LLM-LaTeX Remove Bibliography (MaxCompute)

更新时间:
复制 MD 格式

The LLM-LaTeX Remove Bibliography component preprocesses text data in TEX format for Large Language Models (LLMs). It removes the bibliography section from LaTeX-formatted text.

Supported computing resources

MaxCompute

Algorithm

The component identifies the bibliography section in LaTeX-formatted text using the regular expression r'(\\appendix|\\begin\{references\}|\\begin\{REFERENCES\}|\\begin\{thebibliography\}|\\bibliography\{.*\}).*$', where the pipe character (|) separates multiple match patterns.

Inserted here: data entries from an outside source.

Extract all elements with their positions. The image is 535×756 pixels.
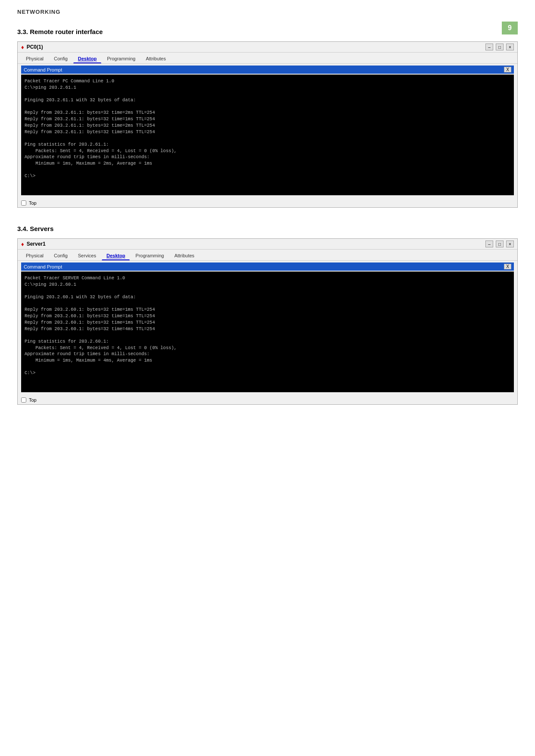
server1-cmd-screen[interactable]: Packet Tracer SERVER Command Line 1.0 C:… [21, 272, 514, 392]
server1-titlebar: ♦ Server1 – □ × [18, 239, 517, 250]
tab-config-pc0[interactable]: Config [49, 54, 72, 63]
server1-cmd-title: Command Prompt [24, 264, 62, 269]
pc0-cmd-title: Command Prompt [24, 67, 62, 72]
pc0-icon: ♦ [21, 44, 24, 50]
section-3-3: 3.3. Remote router interface ♦ PC0(1) – … [17, 28, 518, 208]
server1-window: ♦ Server1 – □ × Physical Config Services… [17, 238, 518, 405]
pc0-top-checkbox[interactable] [21, 200, 26, 206]
tab-attributes-server1[interactable]: Attributes [169, 251, 199, 260]
server1-controls: – □ × [485, 241, 514, 247]
pc0-title-area: ♦ PC0(1) [21, 44, 43, 50]
server1-cmd-close[interactable]: X [504, 264, 511, 269]
server1-tab-bar: Physical Config Services Desktop Program… [18, 250, 517, 261]
pc0-cmd-container: Command Prompt X Packet Tracer PC Comman… [18, 64, 517, 199]
pc0-cmd-screen[interactable]: Packet Tracer PC Command Line 1.0 C:\>pi… [21, 75, 514, 195]
section-3-4: 3.4. Servers ♦ Server1 – □ × Physical Co… [17, 225, 518, 405]
pc0-maximize-button[interactable]: □ [496, 44, 504, 50]
tab-physical-pc0[interactable]: Physical [21, 54, 48, 63]
page-number: 9 [502, 22, 518, 34]
tab-programming-server1[interactable]: Programming [131, 251, 169, 260]
server1-maximize-button[interactable]: □ [496, 241, 504, 247]
section-3-3-heading: 3.3. Remote router interface [17, 28, 518, 35]
pc0-top-label: Top [29, 200, 37, 206]
tab-programming-pc0[interactable]: Programming [102, 54, 140, 63]
tab-config-server1[interactable]: Config [49, 251, 72, 260]
pc0-close-button[interactable]: × [506, 44, 514, 50]
server1-title-area: ♦ Server1 [21, 241, 46, 247]
server1-top-label: Top [29, 397, 37, 403]
pc0-window: ♦ PC0(1) – □ × Physical Config Desktop P… [17, 41, 518, 208]
tab-services-server1[interactable]: Services [73, 251, 101, 260]
pc0-cmd-close[interactable]: X [504, 67, 511, 72]
pc0-minimize-button[interactable]: – [485, 44, 493, 50]
server1-cmd-header: Command Prompt X [21, 262, 514, 271]
section-3-4-heading: 3.4. Servers [17, 225, 518, 232]
server1-top-checkbox[interactable] [21, 397, 26, 403]
pc0-controls: – □ × [485, 44, 514, 50]
page-title: NETWORKING [17, 9, 60, 15]
server1-close-button[interactable]: × [506, 241, 514, 247]
pc0-title-text: PC0(1) [27, 44, 43, 50]
page-header: NETWORKING 9 [17, 9, 518, 15]
server1-minimize-button[interactable]: – [485, 241, 493, 247]
pc0-footer: Top [18, 199, 517, 207]
server1-title-text: Server1 [27, 241, 46, 247]
pc0-titlebar: ♦ PC0(1) – □ × [18, 42, 517, 53]
server1-cmd-container: Command Prompt X Packet Tracer SERVER Co… [18, 261, 517, 396]
server1-footer: Top [18, 396, 517, 404]
tab-physical-server1[interactable]: Physical [21, 251, 48, 260]
tab-attributes-pc0[interactable]: Attributes [141, 54, 170, 63]
pc0-cmd-header: Command Prompt X [21, 66, 514, 74]
server1-icon: ♦ [21, 241, 24, 247]
tab-desktop-server1[interactable]: Desktop [102, 251, 130, 260]
tab-desktop-pc0[interactable]: Desktop [73, 54, 101, 63]
pc0-tab-bar: Physical Config Desktop Programming Attr… [18, 53, 517, 64]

The component finds all strings that match this regular expression and replaces them with an empty string. For example:

Before processing

image

After processing

In the Current field value dialog box, the field content is displayed as two lines: %% and %% This is file `sample-sigconf.tex\clearpage.

Configure the component

In Machine Learning Designer, add the LLM-LaTeX Remove Bibliography component to your pipeline and configure its parameters in the pane on the right.

Parameter type

Parameter

Description

Field settings

Select target columns to process

Select one or more columns to process.

Set output table lifecycle

The retention period in days for the temporary table generated by this component. The value must be a positive integer. After this period, the table is deleted. Default: 28.

Execution tuning

Number of CPUs per instance

The number of CPU cores for each map task instance. Valid values range from 50 to 800. Default: 100.

Memory size per instance (MB)

The memory (in MB) to allocate for each map task instance. Valid values range from 256 to 12288. Default: 1024.

Data size per instance (MB)

The maximum data (in MB) that each map task instance can process. Valid values range from 1 to Integer.MAX_VALUE. Default: 256.

You can adjust this parameter to control the input volume for the map stage.